So, an RV dealer has a "boom time" from the end of May through when school starts again. His business is literally "billowing out of the walls". Then, Labor Day comes, the kids go back to school and his service lot is a "ghost town". All of those service techs he hired to support "someone else's customers", all of those service bays he built to take care of people who bought elsewhere, all of the tools and parts supply he invested in to "service the competetion's sales profits" What does he do? Lay off workers, pay unemployment, pay taxes on the unsold inventory of parts, watch his newly constructed building sit empty and unused until next Memorial Day....

It's not like the Ford service department or the GM service department where people bring vehicles in for year round work, our RV's sit in our back yard from first snowfall until it all melts and the dealer's investment sits "dormant" as well.

I'm not justifying a "poor attitude" that some dealerships display when they tell you, "No, you didn't buy it here, I won't service it" I am saying that I can understand why he tells his customers that did buy from him that he will take care of them before he abandons them for an "outsider".

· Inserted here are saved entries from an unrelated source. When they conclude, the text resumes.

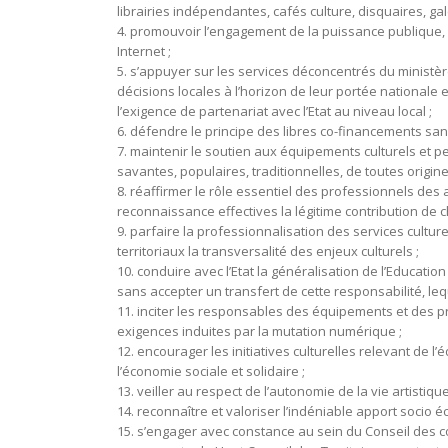
librairies indépendantes, cafés culture, disquaires, gal
4. promouvoir l’engagement de la puissance publique, 
Internet ;
5. s’appuyer sur les services déconcentrés du ministère
décisions locales à l’horizon de leur portée nationale 
l’exigence de partenariat avec l’Etat au niveau local ;
6. défendre le principe des libres co-financements sans 
7. maintenir le soutien aux équipements culturels et pe
savantes, populaires, traditionnelles, de toutes origi
8. réaffirmer le rôle essentiel des professionnels des 
reconnaissance effectives la légitime contribution de
9. parfaire la professionnalisation des services culture
territoriaux la transversalité des enjeux culturels ;
10. conduire avec l’Etat la généralisation de l’Education
sans accepter un transfert de cette responsabilité, leque
11. inciter les responsables des équipements et des p
exigences induites par la mutation numérique ;
12. encourager les initiatives culturelles relevant de l
l’économie sociale et solidaire ;
13. veiller au respect de l’autonomie de la vie artistique
14. reconnaître et valoriser l’indéniable apport socio éc
15. s’engager avec constance au sein du Conseil des col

If RVing were a "year round" evenly distributed business, I would expect that there would be the same "ability to service" in January as in July, but it's not that way.

In fact, the two local RV dealerships close in early December and don't reopen until "the tax man cometh" on April 15th. The "big" RV center, TC RV in Traverse City also closes on the same schedule. They are now advertising their "Grand Re-Opening" on April 15th.

As frustrating as it is to feel as you do, you've also got to understand that most RV dealerships (from a service standpoint) have 4 or 5 months of "BOOM" and the rest of the year they can't justify keeping the staff on the payroll. To hire even more service techs to take care of the "potential that some other dealership's buyers might need service? It's just not a profitable venture.

This shouldn't justify a "I don't like you or want your business" attitude, but that dealership does have a commitment to service his own customers first, and if there's any time left to make "extra money" from someone else.... But to build a seasonal business on the "hope that someone else's customers will fill my service bays? I can understand why any dealership would hesitate to build a "new 50 bay service facility" and open his doors for that 5 months business season to all comers. What's he going to do with those employees come Labor Day??????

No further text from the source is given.